Give the entries back exactly, dropping each image.

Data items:
◇ ◇ ◇ ◇ ◇

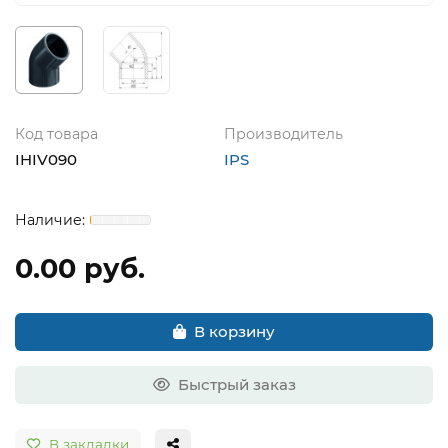
Код товара
Производитель
IHIV090
IPS
0.00 руб.
В корзину
Быстрый заказ
В закладки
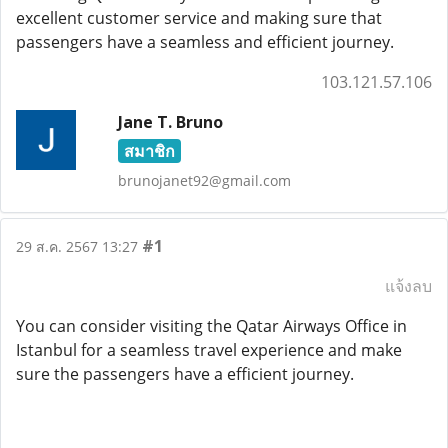
excellent customer service and making sure that
passengers have a seamless and efficient journey.
103.121.57.106
Jane T. Bruno
สมาชิก
brunojanet92@gmail.com
#1
29 ส.ค. 2567 13:27
แจ้งลบ
You can consider visiting the Qatar Airways Office in
Istanbul for a seamless travel experience and make
sure the passengers have a efficient journey.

◇ ◇ ◇ ◇ ◇

## Exercise result
Код товара
Производитель
IHIV090
IPS
0.00 руб.
В корзину
Быстрый заказ
В закладки
excellent customer service and making sure that
passengers have a seamless and efficient journey.
103.121.57.106
Jane T. Bruno
สมาชิก
brunojanet92@gmail.com
#1
29 ส.ค. 2567 13:27
แจ้งลบ
You can consider visiting the Qatar Airways Office in
Istanbul for a seamless travel experience and make
sure the passengers have a efficient journey.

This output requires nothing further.